# Trouble with Taurus 608 .357 Magnum



## Got Horns? (Mar 20, 2010)

Hi All,

I just bought a new Taurus 608 .357 Magnum and went to the range to shoot the other day.  I noticed that the bullets I bought fit kind of snug in a couple of the chambers on the cylinder.  This seems to be causing the cylinder to not turn properly when firing.  I cannot fully cock the hammer or fire double action.  If I fidget with it I can get it in place and am able to fire.  Also, it is causing a problem when trying to eject the rounds as the extractor is getting stuck.  I am using Remington UMC .357 Magnum ammo.  It is a 125 gr. JSP round.  I was wondering if this is normal and the gun just needs to be broke in or if I need to be contacting Taurus to work on it.  Thanks.


----------



## hawgrider1200 (Mar 20, 2010)

*my opinion*



Got Horns? said:


> Hi All,
> 
> I just bought a new Taurus 608 .357 Magnum and went to the range to shoot the other day.  I noticed that the bullets I bought fit kind of snug in a couple of the chambers on the cylinder.  This seems to be causing the cylinder to not turn properly when firing.  I cannot fully cock the hammer or fire double action.  If I fidget with it I can get it in place and am able to fire.  Also, it is causing a problem when trying to eject the rounds as the extractor is getting stuck.  I am using Remington UMC .357 Magnum ammo.  It is a 125 gr. JSP round.  I was wondering if this is normal and the gun just needs to be broke in or if I need to be contacting Taurus to work on it.  Thanks.

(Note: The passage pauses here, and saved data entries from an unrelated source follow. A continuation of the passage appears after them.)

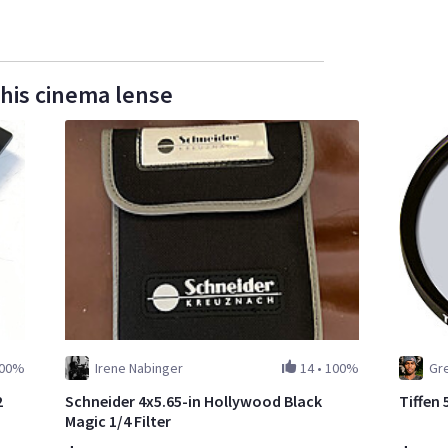
this cinema lense
00%
Irene Nabinger
14
•
100%
Gr
2
Schneider 4x5.65-in Hollywood Black
Tiffen 
Magic 1/4 Filter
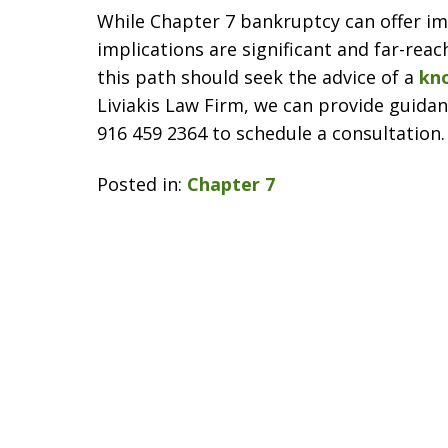
While Chapter 7 bankruptcy can offer imm
implications are significant and far-rea
this path should seek the advice of a
kn
Liviakis Law Firm, we can provide guidanc
916 459 2364 to schedule a consultation.
Posted in:
Chapter 7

My opinion is that if u buy something brand new and it does not work as it is supposed to you should make the manufacturer make it right. factory ammo should not be making ur gun do all that. I have seen reloads that have had problems but it was the fault of the reloader not the gun.


----------



## tv_racin_fan (Mar 20, 2010)

Man I am sorry to hear this. Take it back to the shop you bought it at and talk to them. You might want to have them deal with Taurus as they can ship easier than you can. IF they don't want to deal with it the next choice is to deal with Taurus yourself. Talk to someone at Taurus and explain exactly what your issue is. Make sure you give the handgun a good cleaning and give it another shot to at least load. Make them pay for shipping both ways.


----------



## Sharps40 (Mar 20, 2010)

I've had this issue from time to time in some of the newer Taurus Snubs in 357 or 38 Special.  Never with factory ammo though, usually its with a handload that might be assembled a bit on the sloppy side.  Never had it tie up a cylinder though.  Might think about giving it a good scrubbing with a bronze brush chucked in a hand drill at slow speed.  Really scrub it out and then try the ammo again and maybe some other loads too.  Sometimes the chambers are cut a bit on the small side and ammo a bit on the big side is tight.  Sometimes the cylinders might be crudded up with dust or even grit from machining/blueing, and just general sitting around in the factory for a while, etc.  If cleaning and/or a different brand of ammo don't get it, I agree, new gun back to the rack for replacement or repair.


----------



## HandgunHTR (Mar 20, 2010)

Did you clean the gun before you shot it?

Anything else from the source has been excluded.